Tuesday, January 03, 2006

Space Review, MarsDrive, and Education

The Space Review has some great articles this week. I especially liked Grant Bonin's article on the case for smaller launch vehicles (first of two parts). There has already been some interesting discussion triggered by this on several blogs, including Space Politics. The article on lasers and directed energy weapons is good too, although this isn't the proudest application of my professional field of optics. Of course the same adaptive optical techniques needed for long-range laser weapons can also be applied to power beaming for space elevators and other applications.

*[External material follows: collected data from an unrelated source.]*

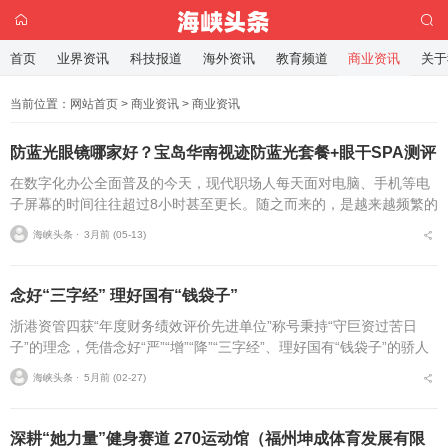
首页
业界资讯
科技报道
海外资讯
教育频道
商业资讯
关于
当前位置：
网站首页
>
商业资讯
>
商业资讯
防蓝光眼镜哪家好？宝岛华南视迹防蓝光套餐+眼干SPA测评
在数字化办公全面普及的今天，现代职场人每天面对电脑、手机等电
子屏幕的时间往往超过8小时甚至更长。随之而来的，是越来越频繁的
眼睛干涩、酸胀、视物模糊甚至头痛。为了缓解这些难以摆脱的职
海峡头条 ⋅
3月前 (05-13)
场“职业病”，很多人...
念好“三字经” 理好国有“钱袋子”
浙港资管四获“年度财务绩效评价先进单位”称号秉持“守巨资过苦日
子”的理念，凭借念好“严”“增”“降”“三字经”、理好国有“钱袋子”的骄人
业绩，新春佳节前夕，浙江海港资产管理有限公司(简称：浙港资...
海峡头条 ⋅
5月前 (02-27)
深耕“她力量”健身赛道 270运动馆（福州坤成体育发展有限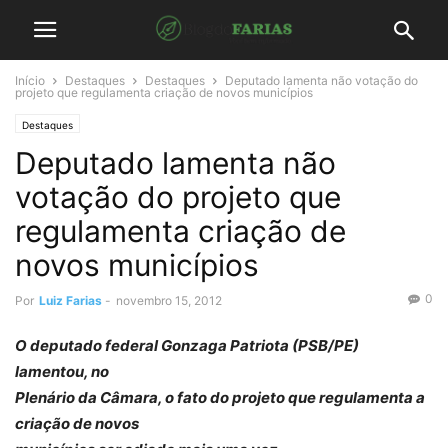
Início
Destaques
Destaques
Deputado lamenta não votação do
projeto que regulamenta criação de novos municípios
Destaques
Deputado lamenta não
votação do projeto que
regulamenta criação de
novos municípios
0
Por
Luiz Farias
-
novembro 15, 2012
O deputado federal Gonzaga Patriota (PSB/PE)
lamentou, no
Plenário da Câmara, o fato do projeto que regulamenta a
criação de novos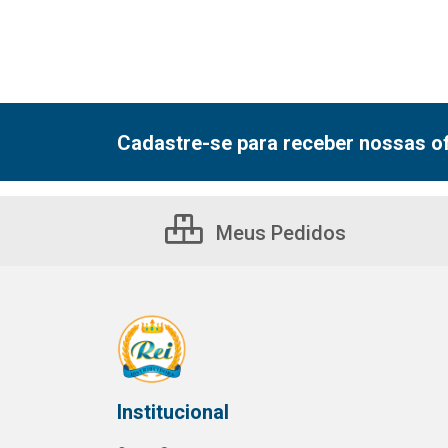
Cadastre-se para receber nossas of
Meus Pedidos
Institucional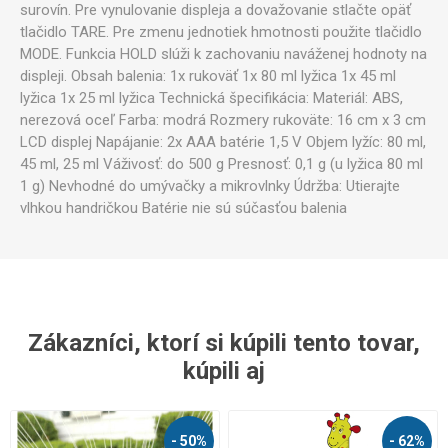
surovín. Pre vynulovanie displeja a dovažovanie stlačte opäť
tlačidlo TARE. Pre zmenu jednotiek hmotnosti použite tlačidlo
MODE. Funkcia HOLD slúži k zachovaniu naváženej hodnoty na
displeji. Obsah balenia: 1x rukoväť 1x 80 ml lyžica 1x 45 ml
lyžica 1x 25 ml lyžica Technická špecifikácia: Materiál: ABS,
nerezová oceľ Farba: modrá Rozmery rukoväte: 16 cm x 3 cm
LCD displej Napájanie: 2x AAA batérie 1,5 V Objem lyžíc: 80 ml,
45 ml, 25 ml Váživosť: do 500 g Presnosť: 0,1 g (u lyžica 80 ml
1 g) Nevhodné do umývačky a mikrovlnky Údržba: Utierajte
vlhkou handričkou Batérie nie sú súčasťou balenia
Zákazníci, ktorí si kúpili tento tovar,
kúpili aj
- 50%
- 62%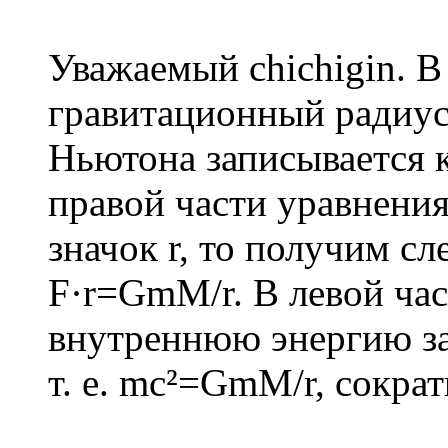
Уважаемый chichigin. В
гравитационный радиус 
Ньютона записывается 
правой части уравнения
значок r, то получим с
F·r=GmM/r. В левой час
внутреннюю энергию за
т. е. mc²=GmM/r, сокра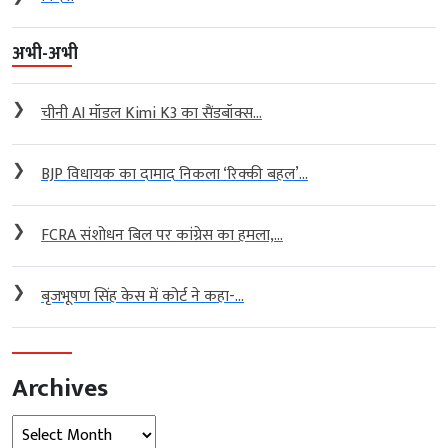
अभी-अभी
❯
चीनी AI मॉडल Kimi K3 का सैंडबॉक्स...
❯
BJP विधायक का दामाद निकला ‘र‍िक्की बहल’...
❯
FCRA संशोधन बिल पर कांग्रेस का हमला,...
❯
बृजभूषण सिंह केस में कोर्ट ने कहा-...
Archives
Archives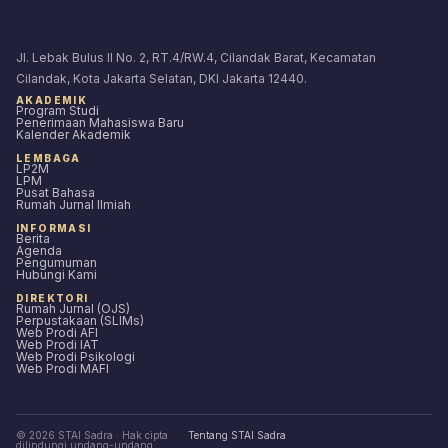
Jl. Lebak Bulus II No. 2, RT.4/RW.4, Cilandak Barat, Kecamatan
Cilandak, Kota Jakarta Selatan, DKI Jakarta 12440.
AKADEMIK
Program Studi
Penerimaan Mahasiswa Baru
Kalender Akademik
LEMBAGA
LP2M
LPM
Pusat Bahasa
Rumah Jurnal Ilmiah
INFORMASI
Berita
Agenda
Pengumuman
Hubungi Kami
DIREKTORI
Rumah Jurnal (OJS)
Perpustakaan (SLIMs)
Web Prodi AFI
Web Prodi IAT
Web Prodi Psikologi
Web Prodi MAFI
© 2026 STAI Sadra · Hak cipta
Tentang STAI Sadra
dilindungi undang-undang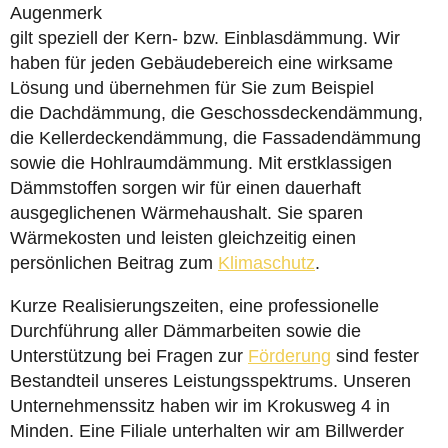
Augenmerk
gilt speziell der Kern- bzw. Einblasdämmung. Wir
haben für jeden Gebäudebereich eine wirksame
Lösung und übernehmen für Sie zum Beispiel
die Dachdämmung, die Geschossdeckendämmung,
die Kellerdeckendämmung, die Fassadendämmung
sowie die Hohlraumdämmung. Mit erstklassigen
Dämmstoffen sorgen wir für einen dauerhaft
ausgeglichenen Wärmehaushalt. Sie sparen
Wärmekosten und leisten gleichzeitig einen
persönlichen Beitrag zum
Klimaschutz
.
Kurze Realisierungszeiten, eine professionelle
Durchführung aller Dämmarbeiten sowie die
Unterstützung bei Fragen zur
Förderung
sind fester
Bestandteil unseres Leistungsspektrums. Unseren
Unternehmenssitz haben wir im Krokusweg 4 in
Minden. Eine Filiale unterhalten wir am Billwerder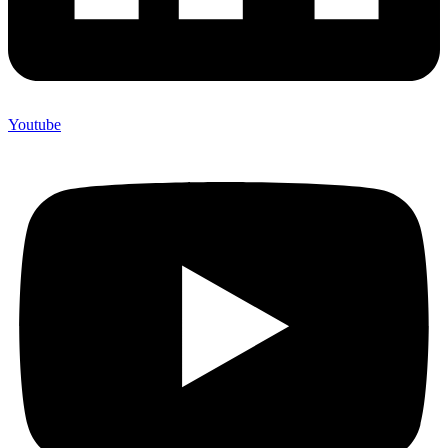
Youtube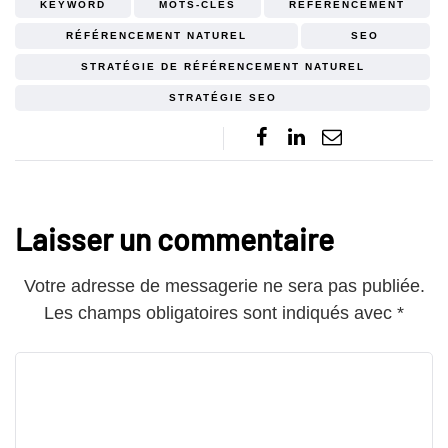
KEYWORD
MOTS-CLÉS
RÉFÉRENCEMENT
RÉFÉRENCEMENT NATUREL
SEO
STRATÉGIE DE RÉFÉRENCEMENT NATUREL
STRATÉGIE SEO
Laisser un commentaire
Votre adresse de messagerie ne sera pas publiée.
Les champs obligatoires sont indiqués avec
*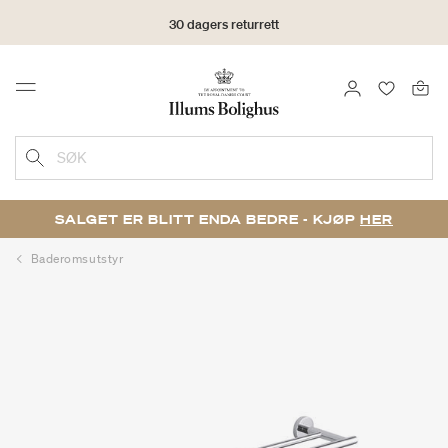
30 dagers returrett
LOGG INN
FAVORIT
Menu
SØK
SALGET ER BLITT ENDA BEDRE - KJØP
HER
Baderomsutstyr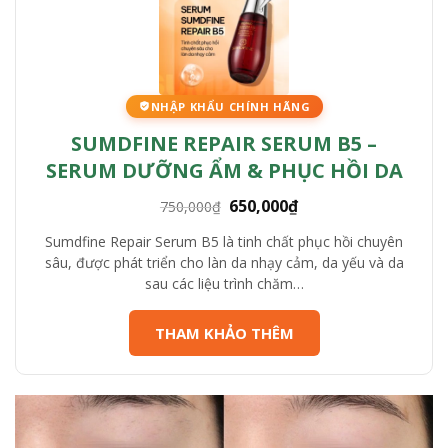
NHẬP KHẨU CHÍNH HÃNG
SUMDFINE REPAIR SERUM B5 –
SERUM DƯỠNG ẨM & PHỤC HỒI DA
Giá
Giá
650,000
₫
750,000
₫
gốc
hiện
Sumdfine Repair Serum B5 là tinh chất phục hồi chuyên
là:
tại
sâu, được phát triển cho làn da nhạy cảm, da yếu và da
750,000₫.
là:
sau các liệu trình chăm…
650,000₫.
THAM KHẢO THÊM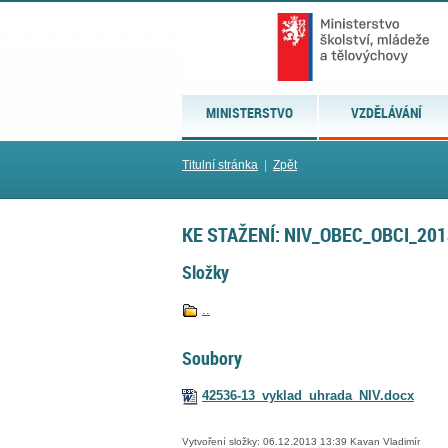
MINISTERSTVO
VZDĚLÁVÁNÍ
Titulní stránka
|
Zpět
KE STAŽENÍ: NIV_OBEC_OBCI_20
Složky
..
Soubory
42536-13_vyklad_uhrada_NIV.docx
Vytvoření složky: 06.12.2013 13:39 Kavan Vladimír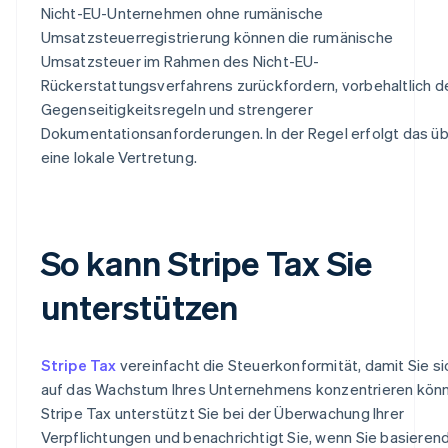
Nicht-EU-Unternehmen ohne rumänische
Umsatzsteuerregistrierung können die rumänische
Umsatzsteuer im Rahmen des Nicht-EU-
Rückerstattungsverfahrens zurückfordern, vorbehaltlich d
Gegenseitigkeitsregeln und strengerer
Dokumentationsanforderungen. In der Regel erfolgt das ü
eine lokale Vertretung.
So kann Stripe Tax Sie
unterstützen
Stripe Tax
vereinfacht die Steuerkonformität, damit Sie si
auf das Wachstum Ihres Unternehmens konzentrieren kön
Stripe Tax unterstützt Sie bei der Überwachung Ihrer
Verpflichtungen und benachrichtigt Sie, wenn Sie basierend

Speaking of Grant, he is also the educational outreach director for MarsDrive Consortium (MDC), and I have signed up to be a member of the team he is building to spread the word about Mars and space exploration in general. MDC is trying to help individuals and groups to pull together in the effort to become a spacefaring civilization. As the FAQ says
The MarsDrive Consortium (“MDC”) is a group engaged in bringing together like- minded individuals, groups and businesses for the purpose of raising the large scale public support and necessary resources for an actual human mission to Mars within the next 2 decades.
I strongly support these goals and will do what I can to help, using Orbiter as one of the tools. To that end, I wrote a short piece on Orbiter for the MDC web site.

2 comments:

Brian Dunbar said...

Of course the same adaptive optical techniques needed for long-range laser weapons can also be applied to power beaming for space elevators and other applications.

Beaming power to satellites, for sure. Aircraft and aerostats if they are in LOS of the laser. Ah the possibilities for frikin' lasers.

Brian Dunbar said...

Of course the same adaptive optical techniques needed for long-range laser weapons can also be applied to power beaming for space elevators and other applications.

Beaming power to satellites, for sure. Aircraft and aerostats if they are in LOS of the laser. Ah the possibilities for frikin' lasers.